In [1]:
pip install transformers


Note: you may need to restart the kernel to use updated packages.


In [2]:
import os
import torch
from torch.utils.data import DataLoader
from transformers import SwinForImageClassification, AutoFeatureExtractor
from torchvision import transforms
from torchvision.datasets import ImageFolder
from tqdm import tqdm  # Optional: for progress bars


In [3]:
# Define your dataset path
data_path = '/kaggle/input/gallbladder/Gallblader Diseases Dataset'

# Load the feature extractor
feature_extractor = AutoFeatureExtractor.from_pretrained('microsoft/swin-base-patch4-window7-224')

# Define transformations
transform = transforms.Compose([
    transforms.Resize((224, 224)),  # Resize images to 224x224
    transforms.ToTensor(),  # Convert images to tensors
])

# Load dataset
dataset = ImageFolder(root=data_path, transform=transform)
train_size = int(0.8 * len(dataset))  # 80% for training
test_size = len(dataset) - train_size  # 20% for testing
train_dataset, test_dataset = torch.utils.data.random_split(dataset, [train_size, test_size])

# Create data loaders
train_loader = DataLoader(train_dataset, batch_size=32, shuffle=True)
test_loader = DataLoader(test_dataset, batch_size=32, shuffle=False)


preprocessor_config.json:   0%|          | 0.00/255 [00:00<?, ?B/s]



In [4]:
# Load pre-trained Swin model
model = SwinForImageClassification.from_pretrained(
    'microsoft/swin-base-patch4-window7-224',
    num_labels=len(dataset.classes),  # Number of classes in your dataset
    ignore_mismatched_sizes=True       # Ignore size mismatch in the classifier layer
)

device = torch.device('cuda' if torch.cuda.is_available() else 'cpu')
model.to(device)


config.json:   0%|          | 0.00/71.8k [00:00<?, ?B/s]

model.safetensors:   0%|          | 0.00/352M [00:00<?, ?B/s]

Some weights of SwinForImageClassification were not initialized from the model checkpoint at microsoft/swin-base-patch4-window7-224 and are newly initialized because the shapes did not match:
- classifier.bias: found shape torch.Size([1000]) in the checkpoint and torch.Size([9]) in the model instantiated
- classifier.weight: found shape torch.Size([1000, 1024]) in the checkpoint and torch.Size([9, 1024]) in the model instantiated
You should probably TRAIN this model on a down-stream task to be able to use it for predictions and inference.

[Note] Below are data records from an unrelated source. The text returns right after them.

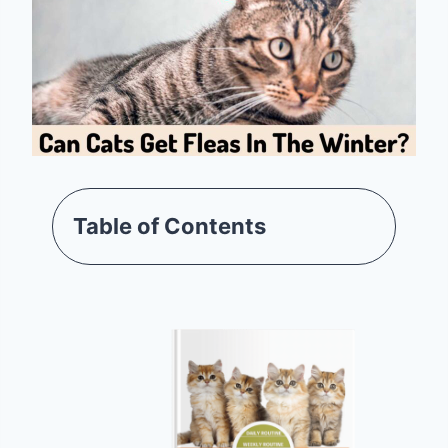
Table of Contents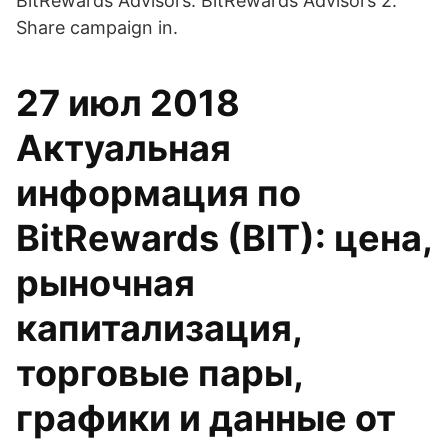
BitRewards Advisors. BitRewards Advisors 2.
Share campaign in.
27 июл 2018
Актуальная
информация по
BitRewards (BIT): цена,
рыночная
капитализация,
торговые пары,
графики и данные от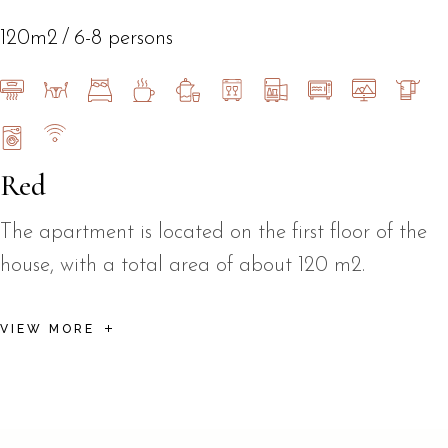
120m2
6-8 persons
Red
The apartment is located on the first floor of the
house, with a total area of about 120 m2.
VIEW MORE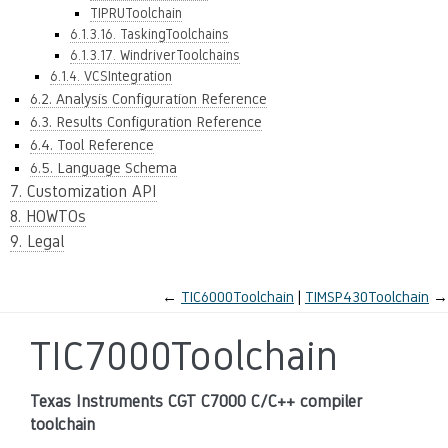
TIPRUToolchain
6.1.3.16. TaskingToolchains
6.1.3.17. WindriverToolchains
6.1.4. VCSIntegration
6.2. Analysis Configuration Reference
6.3. Results Configuration Reference
6.4. Tool Reference
6.5. Language Schema
7. Customization API
8. HOWTOs
9. Legal
←
TIC6000Toolchain
TIMSP430Toolchain
→
TIC7000Toolchain
Texas Instruments CGT C7000 C/C++ compiler
toolchain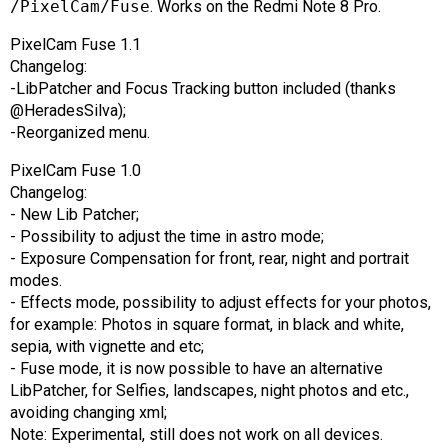
/PixelCam/Fuse
. Works on the Redmi Note 8 Pro.
AR
PixelCam Fuse 1.1
Search
🔎
Changelog:
-LibPatcher and Focus Tracking button included (thanks
@HeradesSilva);
-Reorganized menu.
PixelCam Fuse 1.0
Changelog:
- New Lib Patcher;
- Possibility to adjust the time in astro mode;
- Exposure Compensation for front, rear, night and portrait
modes.
- Effects mode, possibility to adjust effects for your photos,
for example: Photos in square format, in black and white,
sepia, with vignette and etc;
- Fuse mode, it is now possible to have an alternative
LibPatcher, for Selfies, landscapes, night photos and etc.,
avoiding changing xml;
Note: Experimental, still does not work on all devices.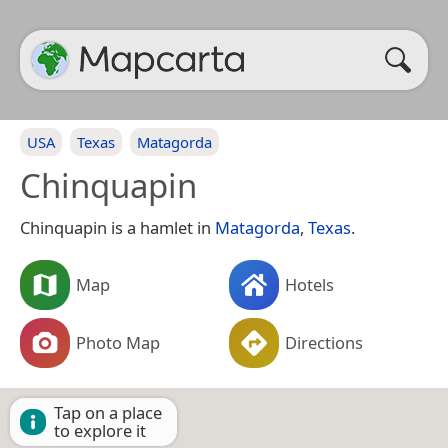
USA
Texas
Matagorda
Chinquapin
Chinquapin is a hamlet in
Matagorda
,
Texas
.
Map
Hotels
Photo Map
Directions
Tap on a place
to explore it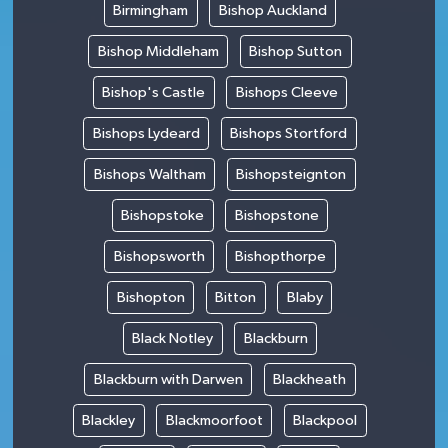
Birmingham
Bishop Auckland
Bishop Middleham
Bishop Sutton
Bishop's Castle
Bishops Cleeve
Bishops Lydeard
Bishops Stortford
Bishops Waltham
Bishopsteignton
Bishopstoke
Bishopstone
Bishopsworth
Bishopthorpe
Bishopton
Bitton
Blaby
Black Notley
Blackburn
Blackburn with Darwen
Blackheath
Blackley
Blackmoorfoot
Blackpool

SwinForImageClassification(
  (swin): SwinModel(
    (embeddings): SwinEmbeddings(
      (patch_embeddings): SwinPatchEmbeddings(
        (projection): Conv2d(3, 128, kernel_size=(4, 4), stride=(4, 4))
      )
      (norm): LayerNorm((128,), eps=1e-05, elementwise_affine=True)
      (dropout): Dropout(p=0.0, inplace=False)
    )
    (encoder): SwinEncoder(
      (layers): ModuleList(
        (0): SwinStage(
          (blocks): ModuleList(
            (0-1): 2 x SwinLayer(
              (layernorm_before): LayerNorm((128,), eps=1e-05, elementwise_affine=True)
              (attention): SwinAttention(
                (self): SwinSelfAttention(
                  (query): Linear(in_features=128, out_features=128, bias=True)
                  (key): Linear(in_features=128, out_features=128, bias=True)
                  (value): Linear(in_features=128, out_features=128, bias=True)
                  (dropout): Dropout(p=0.0, inplace=False)
                )
                (output): SwinSelfO

In [5]:
# Define loss function and optimizer
criterion = torch.nn.CrossEntropyLoss()
optimizer = torch.optim.Adam(model.parameters(), lr=1e-4)


In [6]:
def train(model, train_loader, criterion, optimizer, epochs=10):
    model.train()
    for epoch in range(epochs):
        running_loss = 0.0
        for inputs, labels in tqdm(train_loader):  # Optional: use tqdm for progress bar
            inputs, labels = inputs.to(device), labels.to(device)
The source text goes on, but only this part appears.